Di sicuro, ci furono altre corrispondenti in fiore: Maynard ne ha citate alcune, lettere sbirciate nel periodo di convivenza al cottage. Ma non si tratta necessariamente di seduzioni reiterate. Salinger rispondeva anche a giovani ammiratori, come al danese Nils Schou, che al suo rapporto epistolare ha dedicato un romanzo, ma le lettere vere le ha fatte leggere solo alla moglie. Era piuttosto un desiderio di aprire contatti nella solitudine autoimposta.

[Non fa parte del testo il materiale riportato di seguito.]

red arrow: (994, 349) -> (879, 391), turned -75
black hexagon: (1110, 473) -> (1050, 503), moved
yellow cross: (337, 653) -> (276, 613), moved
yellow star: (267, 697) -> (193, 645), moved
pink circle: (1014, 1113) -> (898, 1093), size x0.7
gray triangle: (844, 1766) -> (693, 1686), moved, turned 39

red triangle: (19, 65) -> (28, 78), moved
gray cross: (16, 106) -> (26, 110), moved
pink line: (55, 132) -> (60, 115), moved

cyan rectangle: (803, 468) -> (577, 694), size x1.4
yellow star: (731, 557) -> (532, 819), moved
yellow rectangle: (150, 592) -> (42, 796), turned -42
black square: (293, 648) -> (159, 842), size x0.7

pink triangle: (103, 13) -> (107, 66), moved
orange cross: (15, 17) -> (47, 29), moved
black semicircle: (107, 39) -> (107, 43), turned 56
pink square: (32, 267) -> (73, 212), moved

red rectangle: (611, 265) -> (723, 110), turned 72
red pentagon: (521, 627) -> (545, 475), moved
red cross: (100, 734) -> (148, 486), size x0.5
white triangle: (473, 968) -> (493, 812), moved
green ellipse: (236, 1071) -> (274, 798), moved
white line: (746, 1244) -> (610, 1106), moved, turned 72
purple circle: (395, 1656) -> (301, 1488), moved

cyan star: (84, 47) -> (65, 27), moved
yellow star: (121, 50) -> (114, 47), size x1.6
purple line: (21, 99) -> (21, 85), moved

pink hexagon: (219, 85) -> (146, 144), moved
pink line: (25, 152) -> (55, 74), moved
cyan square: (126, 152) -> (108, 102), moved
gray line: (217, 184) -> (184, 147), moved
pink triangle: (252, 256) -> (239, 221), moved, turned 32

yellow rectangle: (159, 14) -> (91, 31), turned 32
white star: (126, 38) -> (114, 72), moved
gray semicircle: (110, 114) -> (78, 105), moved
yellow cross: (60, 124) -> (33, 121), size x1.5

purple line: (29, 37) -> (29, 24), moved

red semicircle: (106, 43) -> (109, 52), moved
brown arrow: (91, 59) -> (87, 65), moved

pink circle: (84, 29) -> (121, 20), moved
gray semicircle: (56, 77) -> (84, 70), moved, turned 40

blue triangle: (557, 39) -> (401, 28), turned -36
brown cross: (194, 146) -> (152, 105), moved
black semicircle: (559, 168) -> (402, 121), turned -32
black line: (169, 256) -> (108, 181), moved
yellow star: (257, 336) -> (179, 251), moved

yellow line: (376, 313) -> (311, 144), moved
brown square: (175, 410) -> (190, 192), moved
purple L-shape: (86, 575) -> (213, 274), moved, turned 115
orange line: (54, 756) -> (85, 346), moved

Scrive a Toody nell’aprile del ’79: «È una mia ipotesi ponderata che ci sia una sorta di connessione infrangibile tra i nostri due tipi – tu una diciottenne e io un sessantenne – una connessione impervia alla ruggine, alla distanza, agli acidi, allo spazio, al tempo, alla maionese (…). Gli individui che sono realmente connessi, legati in modo indefinibile ma vero, tendono a fare ricorso a sforzi e risorse comuni (…) per guadagnare l’accesso al Jnana, la saggezza, l’illuminazione». Tra queste risorse, secondo Salinger, c’è l’amore, quello mistico, piuttosto che quello individuale, come scrive in un’altra lettera. «I veri mistici, o coloro che sono ritenuti tali, tendono a suggerire che il vero amore non ha nulla a che fare con quello che passa per amore nella nostra esperienza/filosofia terrena». Eppure, con Toody, fa un veloce riferimento a una donna misteriosa, senza citarne il nome. Potrebbe essere Oona O’Neill, che conobbe sedicenne quando lui era un giovane scrittore alla ricerca del successo, e che lo lasciò per l’anziano Charlie Chaplin mentre lui era al fronte. Le scrisse lettere lunghissime, talora feroci. «Sapevamo che vivere insieme sarebbe stato disastroso, per non parlare di un matrimonio. Non so se quell’inquieto rapporto era amore. Voglio credere di no».
Nostalgia dei personaggi
A Joyce Maynard, Salinger aveva detto che l’amava più di ogni personaggio che avesse creato. Intanto, passava le ore a Cornish a tracciare diagrammi delle genealogie, dei caratteri delle sue famiglie letterarie, i Caulfield e i Glass, primi modelli di una mitologia di famiglie newyorchesi eccentriche, disfunzionali e favolose, frequenti nei film di Wes Anderson e Woody Allen. Con Toody pare trovare il timbro con cui discorre sulla pagina con i suoi migliori personaggi femminili, ragazzine fatate e protettrici, come parlasse a una Esmé o a una Phoebe Caulfield ormai cresciuta. Alla fine del Giovane Holden, il protagonista comincia a provare nostalgia per i personaggi che sta per abbandonare, anche quelli più detestati: «Non raccontate mai niente a nessuno. Se lo fate, finisce che sentite la mancanza di tutti». Nell’ultima parte della vita, per la perfetta macchina narrativa, la mancanza dei suoi personaggi è più forte di quella per le persone reali. Magari ne esiste uno nelle pagine ancora chiuse in una cassaforte che attraversa una Main Street con un «favoloso maglione» e un giubbetto anti proiettile da prestare in caso di bisogno.